Insolvenzrecht: Kontroverse um bedingte Aussetzung der Antragspflicht

Dr. Hans-Jürgen Hillmer, BuS-Netzwerk Betriebswirtschaft und Steuern / ESV-Redaktion Management und Wirtschaft
17.08.2020
Weltweit angelegte Analysen der zu erwartenden Insolvenzen kündigen Negativrekorde an. Der VID fordert hingegen gesetzgeberische Maßnahmen wegen drastisch gesunkener Insolvenzzahlen in Deutschland. Ein Widerspruch?

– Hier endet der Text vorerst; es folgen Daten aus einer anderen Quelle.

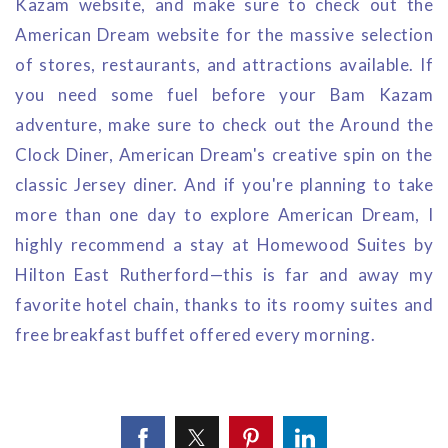
Kazam website, and make sure to check out the
American Dream website for the massive selection
of stores, restaurants, and attractions available. If
you need some fuel before your Bam Kazam
adventure, make sure to check out the Around the
Clock Diner, American Dream's creative spin on the
classic Jersey diner. And if you're planning to take
more than one day to explore American Dream, I
highly recommend a stay at Homewood Suites by
Hilton East Rutherford—this is far and away my
favorite hotel chain, thanks to its roomy suites and
free breakfast buffet offered every morning.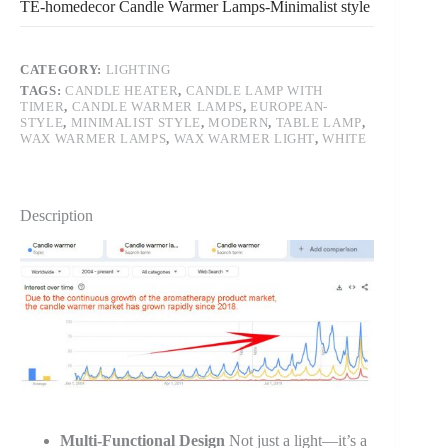
TE-homedecor Candle Warmer Lamps-Minimalist style
CATEGORY:
LIGHTING
TAGS:
CANDLE HEATER
,
CANDLE LAMP WITH
TIMER
,
CANDLE WARMER LAMPS
,
EUROPEAN-
STYLE
,
MINIMALIST STYLE
,
MODERN
,
TABLE LAMP
,
WAX WARMER LAMPS
,
WAX WARMER LIGHT
,
WHITE
Description
Multi-Functional Design
Not just a light—it’s a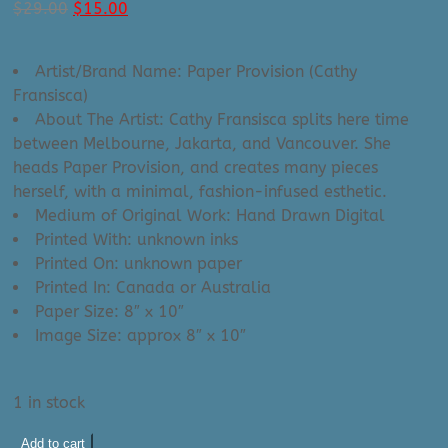
Original
Current
$
29.00
$
15.00
price
price
was:
is:
Artist/Brand Name: Paper Provision (Cathy
$29.00.
$15.00.
Fransisca)
About The Artist: Cathy Fransisca splits here time
between Melbourne, Jakarta, and Vancouver. She
heads Paper Provision, and creates many pieces
herself, with a minimal, fashion-infused esthetic.
Medium of Original Work: Hand Drawn Digital
Printed With: unknown inks
Printed On: unknown paper
Printed In: Canada or Australia
Paper Size: 8″ x 10″
Image Size: approx 8″ x 10″
1 in stock
Paper
Add to cart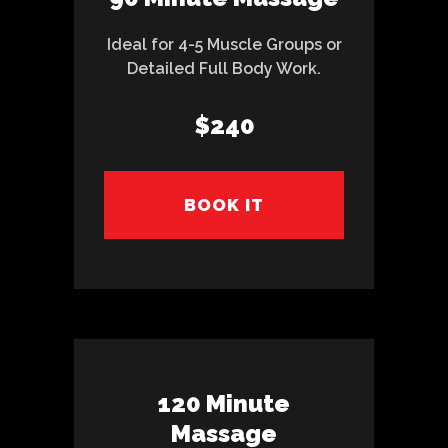
Ideal for 4-5 Muscle Groups or
Detailed Full Body Work.
$240
BOOK IT
120 Minute
Massage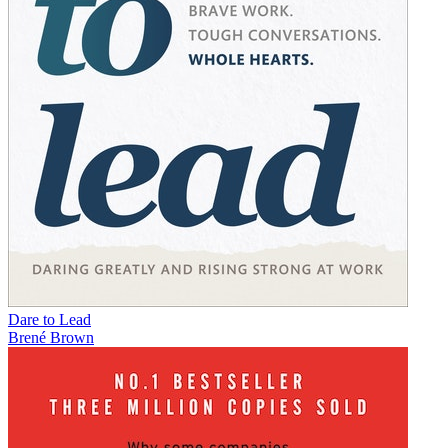
Dare to Lead
Brené Brown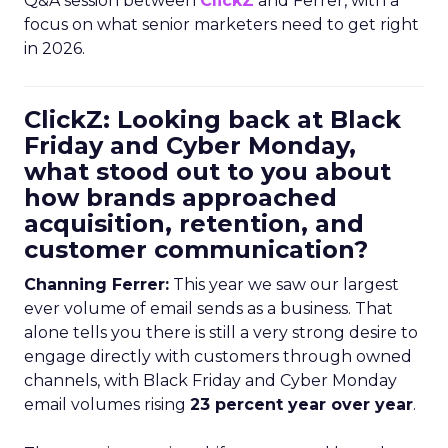
Q&A session between
ClickZ
and Ferrer, with a
focus on what senior marketers need to get right
in 2026.
ClickZ: Looking back at Black
Friday and Cyber Monday,
what stood out to you about
how brands approached
acquisition, retention, and
customer communication?
Channing Ferrer:
This year we saw our largest
ever volume of email sends as a business. That
alone tells you there is still a very strong desire to
engage directly with customers through owned
channels, with Black Friday and Cyber Monday
email volumes rising
23 percent year over year
.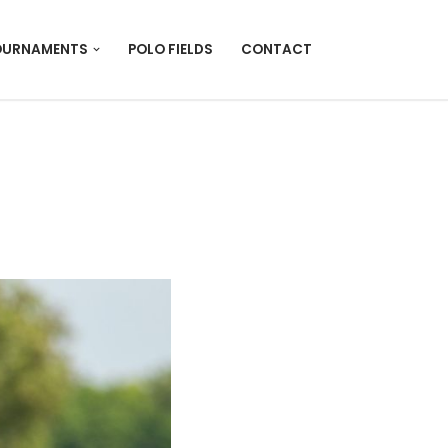
OURNAMENTS
POLO FIELDS
CONTACT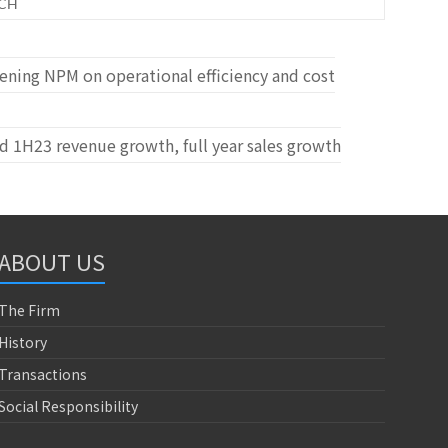
CH
ning NPM on operational efficiency and cost
 1H23 revenue growth, full year sales growth
ABOUT US
The Firm
History
Transactions
Social Responsibility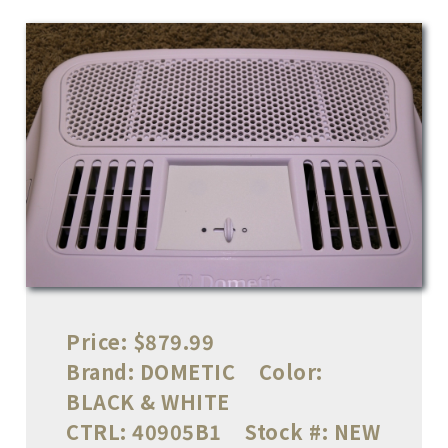
Price:
$879.99
Brand:
DOMETIC
Color:
BLACK & WHITE
CTRL:
40905B1
Stock #:
NEW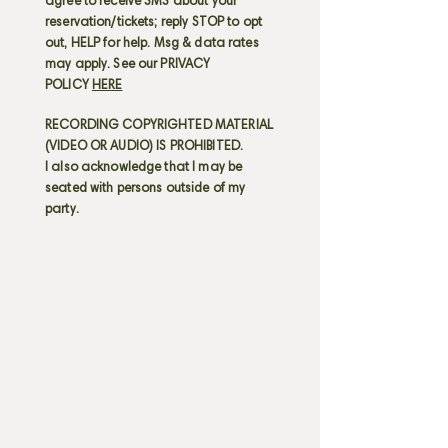
agree to receive SMS about your
reservation/tickets; reply STOP to opt
out, HELP for help. Msg & data rates
may apply. See our PRIVACY
POLICY
HERE
RECORDING COPYRIGHTED MATERIAL
(VIDEO OR AUDIO) IS PROHIBITED.
I also acknowledge that I may be
seated with persons outside of my
party.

Kreditversicherer Euler Hermes hatte Mitte Juli 2020 vor einem weltweit drastischen Anstieg der Insolvenzen gewarnt. Nun aber schlägt der Berufsverband der Insolvenzverwalter Deutschlands (VID) in ganz anderer Hinsicht Alarm: „Drastischer Rückgang bei den Unternehmensinsolvenzen von 29,1 Prozent. BMJV muss diese Fehlentwicklung dringend korrigieren.“

Rückgang eröffneter Insolvenzverfahren trotz Wirtschaftskrise

Grundlage der VID-Warnung ist eine Mitteilung des Statistischen Bundesamts, wonach im Juli 2020 nach vorläufigen Zahlen knapp 29 Prozent weniger Regelinsolvenzverfahren eröffnet wurden als im Vorjahreszeitraum. Im Mai 2020 lag der Rückgang im Jahresvergleich bei 10 Prozent. Hintergrund: Die Aussetzung der Insolvenzantragspflicht nutzen offenbar auch Unternehmen, die nicht pandemiebedingt in eine wirtschaftliche Schieflage geraten sind. Darin sieht der VID eine Fehlentwicklung, die dringend zu korrigiert sei, „insbesondere dann, wenn staatliche Hilfsmaßnahmen aufgelegt oder verlängert werden sollen“.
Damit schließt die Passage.